● **DATASET EXCERPTS**:
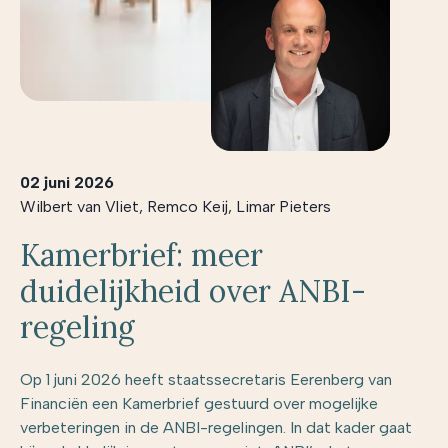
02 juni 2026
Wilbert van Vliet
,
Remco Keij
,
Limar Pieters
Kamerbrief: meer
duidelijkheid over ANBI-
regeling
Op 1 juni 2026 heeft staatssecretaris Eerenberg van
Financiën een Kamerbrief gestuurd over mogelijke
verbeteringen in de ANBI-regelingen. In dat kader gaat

---

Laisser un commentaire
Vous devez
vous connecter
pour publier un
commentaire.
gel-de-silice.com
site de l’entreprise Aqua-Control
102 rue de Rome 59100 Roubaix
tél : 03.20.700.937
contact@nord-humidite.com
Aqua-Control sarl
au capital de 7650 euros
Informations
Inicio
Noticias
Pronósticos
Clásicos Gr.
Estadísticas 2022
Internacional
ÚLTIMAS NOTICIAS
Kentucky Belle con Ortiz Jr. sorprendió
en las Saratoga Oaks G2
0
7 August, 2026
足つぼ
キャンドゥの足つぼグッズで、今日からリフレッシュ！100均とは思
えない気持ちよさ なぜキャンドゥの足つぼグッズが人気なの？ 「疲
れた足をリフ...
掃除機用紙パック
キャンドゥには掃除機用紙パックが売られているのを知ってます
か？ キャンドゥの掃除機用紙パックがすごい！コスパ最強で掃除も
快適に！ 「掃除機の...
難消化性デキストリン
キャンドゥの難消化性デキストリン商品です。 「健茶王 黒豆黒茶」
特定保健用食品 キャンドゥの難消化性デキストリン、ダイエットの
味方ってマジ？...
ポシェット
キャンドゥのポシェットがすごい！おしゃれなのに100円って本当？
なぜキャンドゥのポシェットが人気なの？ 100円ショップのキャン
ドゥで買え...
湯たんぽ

● **GOAL OF THE EXERCISE**:
Search the listing above for the lines with "02 juni 2026" and "verbeteringen in de", then output those lines and all lines between them exactly.

● **SOLUTION TO THIS PROBLEM**:
02 juni 2026
Wilbert van Vliet
,
Remco Keij
,
Limar Pieters
Kamerbrief: meer
duidelijkheid over ANBI-
regeling
Op 1 juni 2026 heeft staatssecretaris Eerenberg van
Financiën een Kamerbrief gestuurd over mogelijke
verbeteringen in de ANBI-regelingen. In dat kader gaat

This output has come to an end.